Conceived in the spirit of what the Zapatistas call “caminar preguntando,” or to walk questioning, I write this postcard to question how we walk, where we walk, and why — to keep present that how we walk matters and that the roadmaps we create through the act of walking-questioning have always mattered in our struggles for liberation, for life. For the compañerxs of the Zapatista movement, the concept of caminando-preguntando emerged at a historical moment when the indigenous communities of Chiapas, who had been evidencing the growing possessive impulse to restrict their freedom and movement, finally said, “Ya basta!” Despite power’s impulse to contain, to limit mobility, to restrict freedoms, the Zapatista movement reminded the world that there exist creative ways in which everyday people are mobilizing and moving in resistance to power. When a movement stops asking questions, of itself, of the world, it is no longer a living thing; it becomes fixed, static, brittle, dead. For the Zapatistas, all questions are for walking, not for staying put.

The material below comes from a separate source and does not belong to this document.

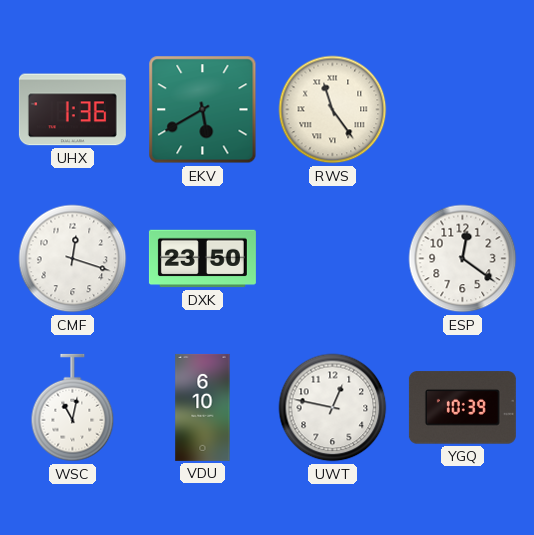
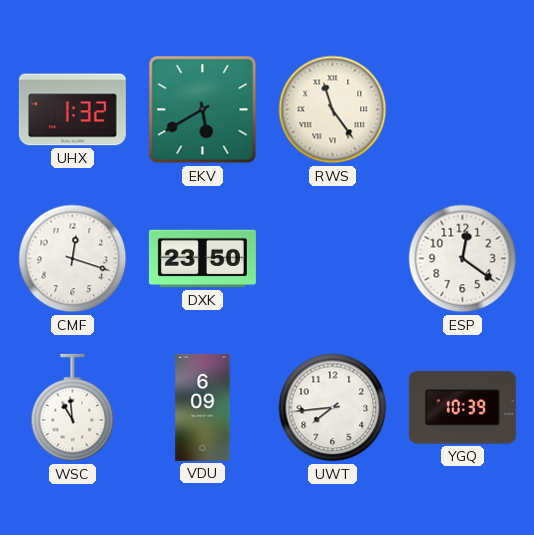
UHX: 1:36 -> 1:32
WSC: 11:02 -> 10:59
VDU: 6:10 -> 6:09
UWT: 12:47 -> 7:44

And yet, there have been far too many moments along my own journey where I have done just that, stayed put. Stayed in my place. There is the assumption that bodies like mine — brown, immigrant, indigenous, female, working-class, Latinx, the first in our families to attend college and the first in our communities to get a PhD — don’t get to walk away from things like tenure. We are told and trained to desire this — to seek the love of an institution that we know deep in our marrow does not love us back. To search for an institutional home within a place that can be a war zone for many of us. And yes, I tread lightly on this metaphor, knowing full well that there are actual wars being fought and that death is certainly more than a metaphor. And yet, bodies go missing here every day — bodies of knowledge, the bodies of women of color. I am not the first to note how this is an institution that traffics in the death, disavowal, dispossession of gendered bodies of color (Hong, 2008, see also Lorde (2007), Gumbs (2011), and others). Every day, every breath, is a defiant act of resistance within the comfortable walls of the academy. We are supposed to be happy, grateful even, in that comfort. There is cruelty to that “happiness” and those “happy futures” (Ahmed, 2010) that entice us to stay. To sink into our chairs until finally we lose the will to move, to question (Ahmed, 2017). The desire becomes the violence.

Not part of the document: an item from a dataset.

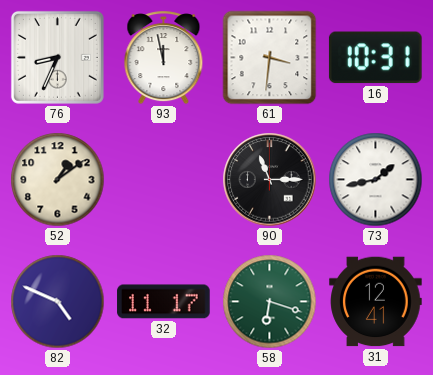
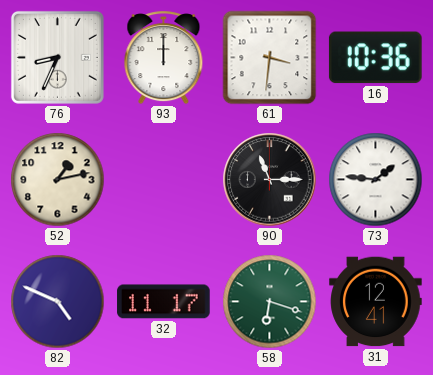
93: 11:58 -> 12:00
16: 10:31 -> 10:36
52: 1:09 -> 1:13
73: 1:43 -> 1:46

We are supposed to stay. Stay put. Stay in our place. Stay the course. Deliver on the “immigrant bargain.” And many a mentor and well-meaning friend will offer up a compelling analysis for why it is necessary for “us” to stay in the academic game, in the eye of power: because folks like us are needed to change how the academy looks, thinks, and walks. But that angling to get a seat at the table with power holders and joining their ranks has made me shift uneasily in my seat as of late. I can’t sit peacefully with that framing, the restless question that prickles within me always asking, “What of our refusal of that seat at the table? And through that act of refusal might there be an opening towards other ways of doing this work? Or perhaps I refuse to sit at all. Perhaps I want to continue to move, to walk questioning?”

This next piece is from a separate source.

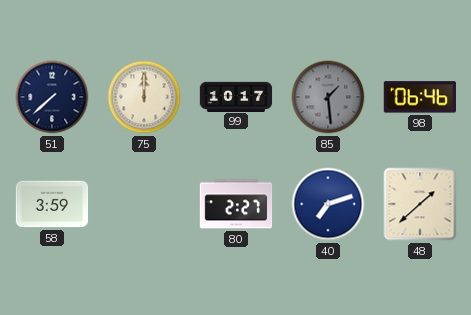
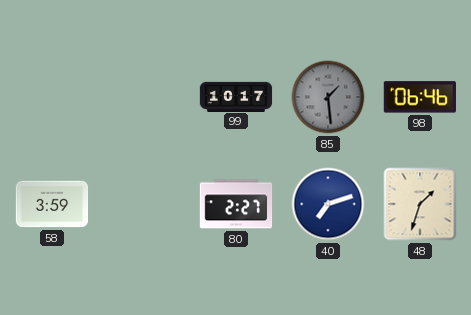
51: 7:38 -> none
75: 12:00 -> none
48: 1:38 -> 1:33
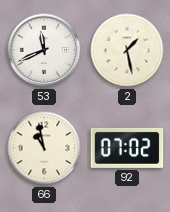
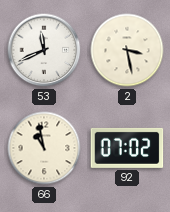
2: 1:28 -> 3:28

I think of all of the times I have stayed. Stayed put. Where I have beaten off the impulse to move (or had it beaten out me). That time when your senior male colleague publicly asked you to sit back down so you could listen to your other male colleague share his feelings, even though the meeting had gone well over normative time. Your daughter’s last volleyball game would be marked by your absence yet again — a day in the life of single academic mothers of color “who cannot or will not closet their motherhood” and who thus must make choices between our commitments to our work and our family, “choices” that communicate deep lessons about who really belongs in the academy (Tellez, 2013, p. 83). But inside you are running; you are disobedient and you are talking back to your male colleague (whose own children have the security to look out onto the bleachers or field and see a smiling parent beaming back at them). Sprinting through your mind: “I wonder how many times straight white cis-men are asked to sit back down and put aside their needs and desires so as to listen to the feelings of their female colleagues, their Latinx/women of color, single-m/othering colleagues laboring within an institution that certainly doesn’t prioritize their needs and desires.” But the spaces for running in that moment are far too narrow. And you fear cutting yourself on the multiple obstacles that lay strewn along the way. Your tenure dossier hangs in the balance. And so you sit back down. You stay silent. You stay put. You stay in your place.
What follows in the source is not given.